De Beers Said to Cut Diamond Prices in Surprise Blow to AngloThomas Biesheuvel
De Beers, the world’s largest diamond producer, surprised traders by cutting the price of gems at its latest sale, people familiar with the process said.
Prices had been expected to hold steady after De Beers promised to cut production last month. The auction’s results will be a blow to De Beers’s owner Anglo American Plc as the London-based mining group relies on its diamond business to counter routs in the iron-ore and coal markets. Diamonds accounted for about a quarter of the company’s sales last year.
De Beers lowered prices by about 3 percent, with bigger reductions for certain categories, at a sale this week in Botswana, according to the people, who asked not to be identified as the information isn’t public. The miner offered about $450 million of rough diamonds at the sale, the people said.
The weaker-than-expected sale also shows the industry remains stretched by a shortage of credit after last year’s decision by KBC Groep NV to wind down its Antwerp Diamond Bank. It had been a source of finance for 80 years to the network of companies that trade and process the stones in the Belgian port city.
De Beers had sought to support rough diamond prices by cutting supply. The company said last month that “in light of current trading conditions” it would produce 30 million to 32 million carats this year compared with an earlier target of as much as 34 million carats.

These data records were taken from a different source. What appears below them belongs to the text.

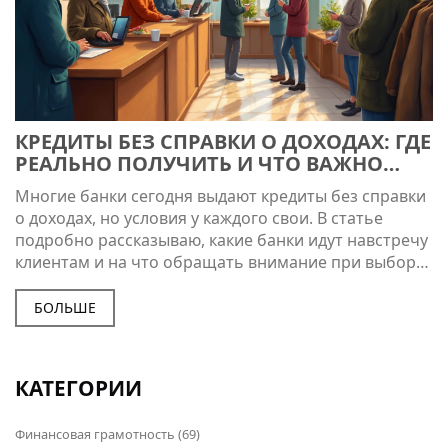
КРЕДИТЫ БЕЗ СПРАВКИ О ДОХОДАХ: ГДЕ
РЕАЛЬНО ПОЛУЧИТЬ И ЧТО ВАЖНО
ЗНАТЬ
Многие банки сегодня выдают кредиты без справки
о доходах, но условия у каждого свои. В статье
подробно рассказываю, какие банки идут навстречу
клиентам и на что обращать внимание при выборе.
Разбираемся, кому проще получить кредит, какие
подводные камни могут встретиться и как защитить
БОЛЬШЕ
себя от неприятных сюрпризов. Делюсь советами
из личного опыта и актуальной практики банков.
Если нужны деньги быстро, а официального
КАТЕГОРИИ
подтверждения дохода нет — эта статья поможет
выбрать лучший вариант.
Финансовая грамотность
(69)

Rough diamond prices fell 1.2 percent in the first quarter, according to data from U.K.-based WWW International Diamond Consultants, after a 6.9 percent drop in the last three months of 2014, the biggest quarterly decline in more than two years.
De Beers said in February that there was “scope for some price increases” this year. De Beers then failed to sell 30 percent of the diamonds it offered at its March sale, known as a sight, according to trade publication Rapaport.
De Beers sells diamonds at prices it sets at invitation-only sights held 10 times a year at its offices in Botswana. It’s handpicked customers, known as sightholders risk losing the privilege of taking part in future sales if they walk away.